Chess is the intellectual game par excellence ... It pits two intellects against each other in a situation so complex that neither can hope to understand it completely... If one could devise a successful chess machine, one would seem to have penetrated the core of human intellectual endeavour.

Source: Newell et al. (1958)

Although the authors might not have realised it, these insights were to define much of the programme of Symbolic AI for the next forty years.

Exercise 10

Earlier, I claimed that the key concepts of Symbolic AI were representation and search. How do you think that a chess-playing computer might be based on representation and search?


Think about chess for a moment. Even if you are not a player, you know that there is a board of 64 squares, on which are pieces, in certain positions which change from move to move. It seems clear that if a computer is to play chess at all, it must work with some kind of model or representation of the changing state of the board as the game proceeds from move to move, as the patterns of the pieces shift, and as pieces are taken. You can also see that at any point in the game when it is the machine's move, the program will have to choose the best move to make in the circumstances. This means searching for, and selecting, the best move from among all the legal alternatives at each point.
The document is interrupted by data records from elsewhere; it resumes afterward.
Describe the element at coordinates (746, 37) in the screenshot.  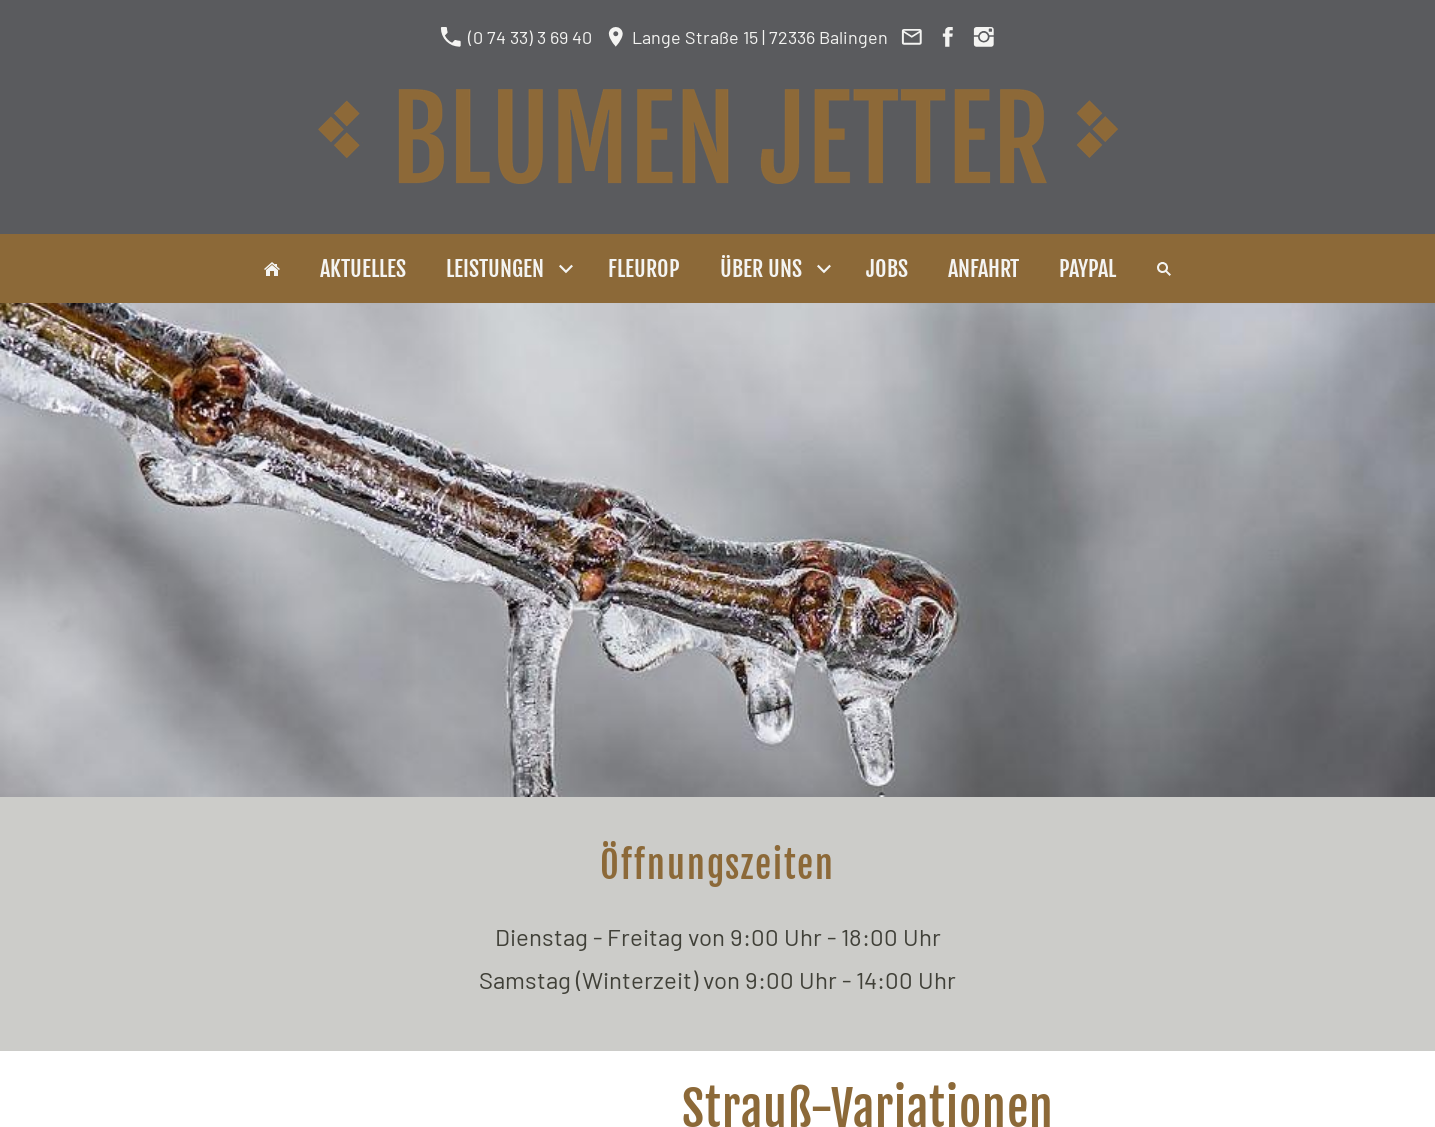 I see `Lange Straße 15 | 72336 Balingen` at that location.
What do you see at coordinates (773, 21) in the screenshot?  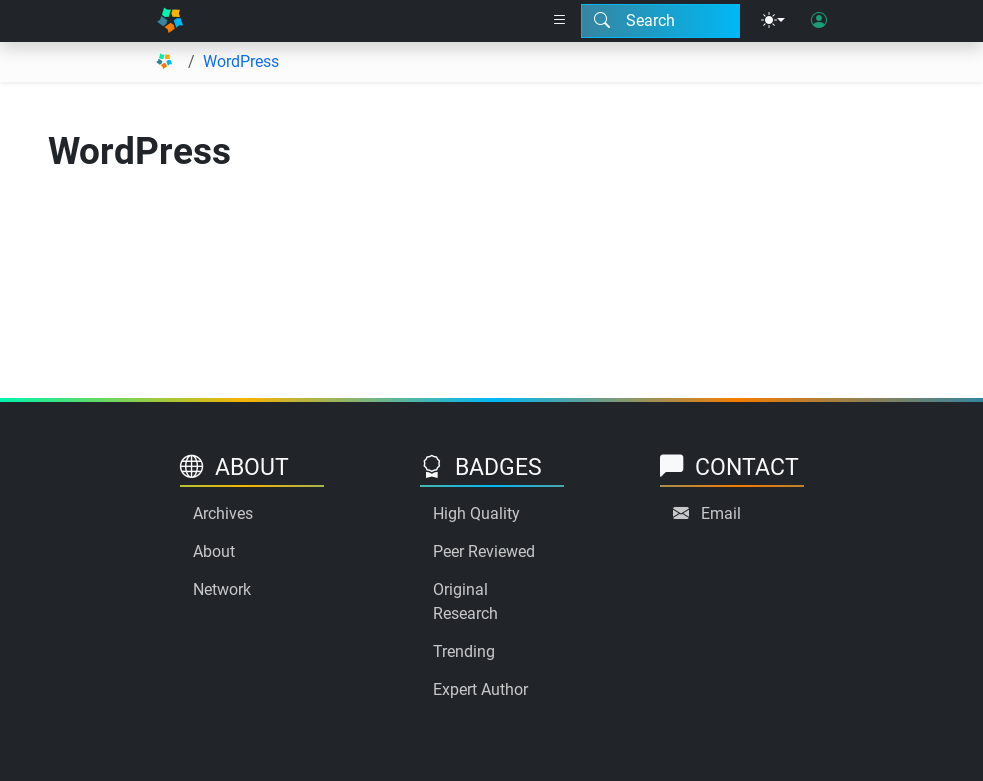 I see `[Theme menu]` at bounding box center [773, 21]. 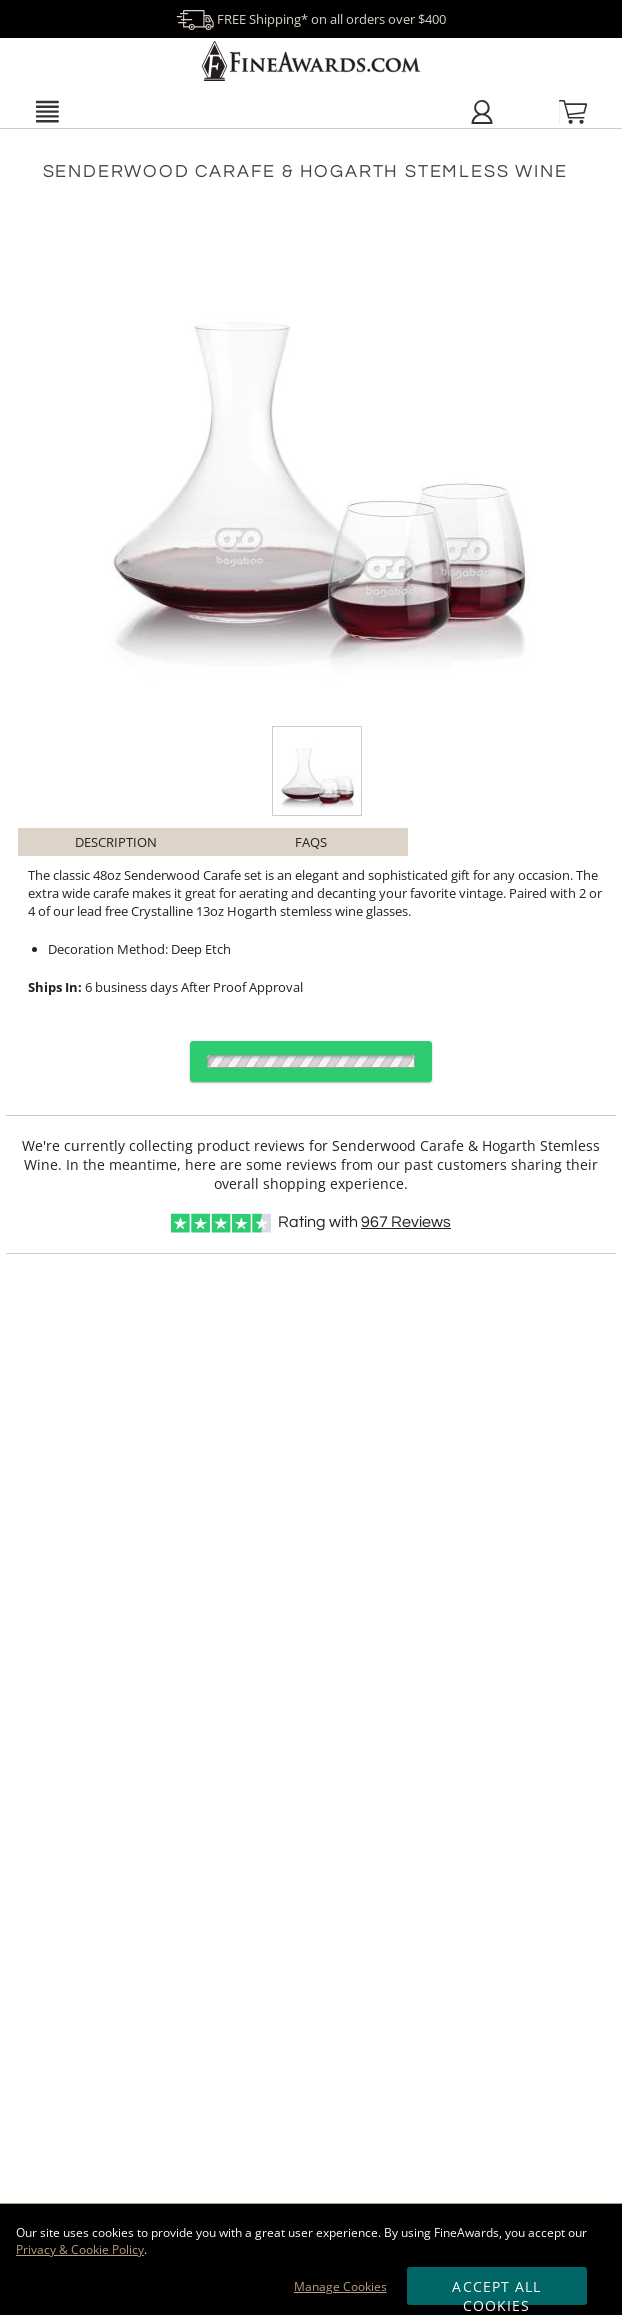  I want to click on FAQs [Frequently Asked Questions], so click(311, 842).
In his early paper, Shannon had seen exactly this. He envisaged that building a chess-playing program was a three-part problem:

  1. making a representation of the state of the board that could be stored in a computer;
  2. finding a search strategy that will find the best move;
  3. translating this search strategy into a series of instructions that the computer can carry out.

The idea of chess-playing as a key indicator of intelligent thought, realised through representation and search, became cemented into place as a core strategy of the Symbolic AI project.
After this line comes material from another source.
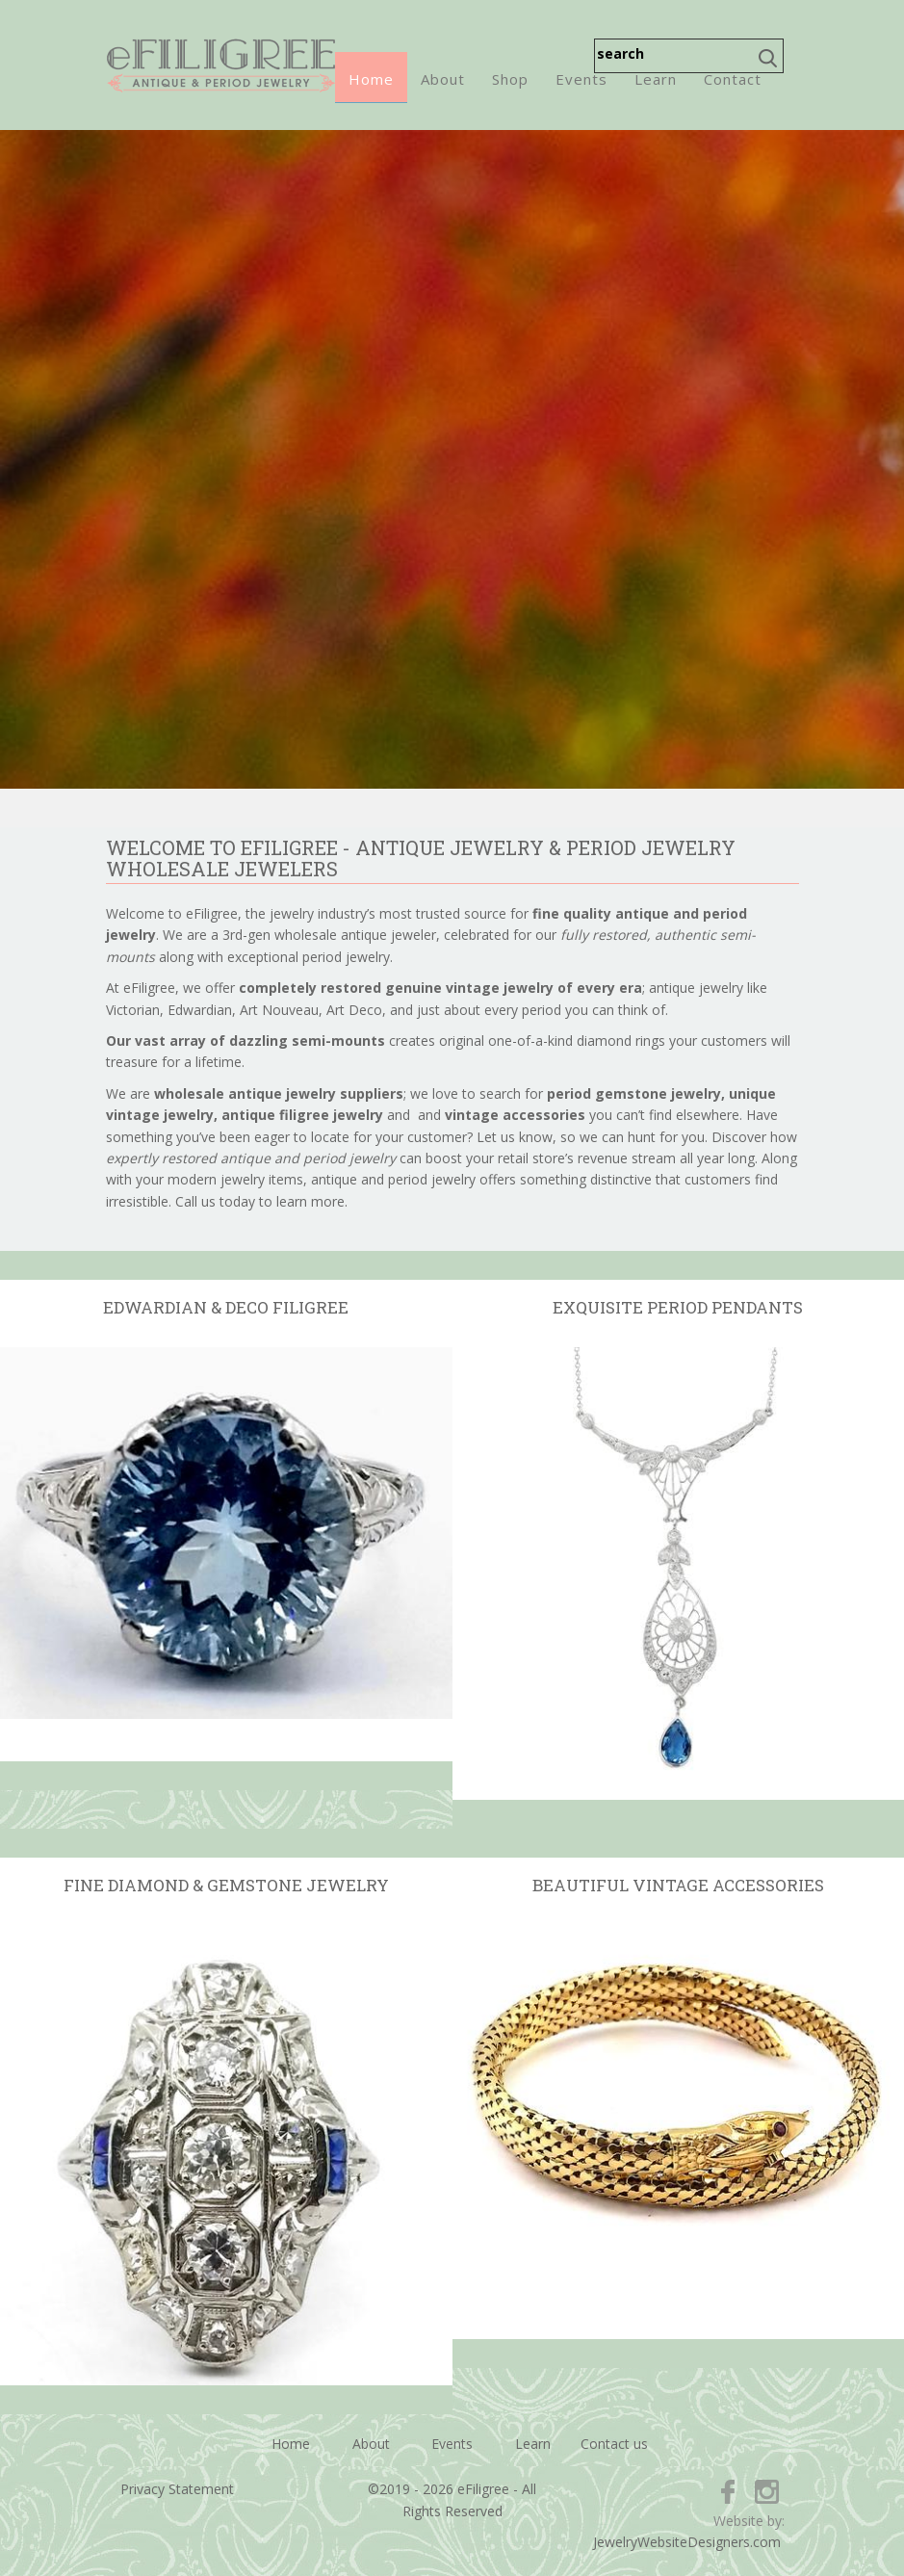  What do you see at coordinates (443, 79) in the screenshot?
I see `About` at bounding box center [443, 79].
You'll recall that in 'Computing machinery and intelligence' Turing begins with the question 'Can machines think?'. This in turn implies two preliminary questions: 'What is a machine?' and 'What is thinking?'. We've now looked at Turing's and other AI pioneers' answers to the second of these questions – thinking is essentially something that we can recognise externally through behavioural investigations like the Turing Test; internally it relates to problem-solving procedures based on representation and search.

Whether this is altogether a satisfactory account of thinking and intelligence is a question we will address throughout the course. Let's now consider Turing's answer to the first question: 'What is a machine?'.


Try to sum up what Turing meant by a 'machine' in his paper 'Computing machinery and intelligence'. Refer back to the paper if you need to.


Turing leaves us in no doubt that by 'machine' he means the digital computer. For Turing, a digital computer is a device with a store, an executive unit and a control. The store will contain a 'book of rules' telling the computer exactly what to do next at each step. It can also be used as a scratchpad for storing data and intermediate results. Computers are discrete state machines in that the machine moves through a series of states, the next state being determined unambiguously by the current state and the input the control unit is receiving. The states are discrete because there is no ambiguity or middle ground between one state or another – the machine is either in state 1 or state 2: it cannot ever be in state 1/2. Finally, digital computers are universal machines. They can mimic any discrete state machine simply by adding a new book of rules to the store.

If we substitute the more up-to-date terms 'memory' for 'store', 'CPU' for 'executive unit', and 'program' for 'book of rules', we have the modern computer. This is the machine that the founding fathers of Symbolic AI believed could be programmed to think. The digital computer was at the heart of their project from the start.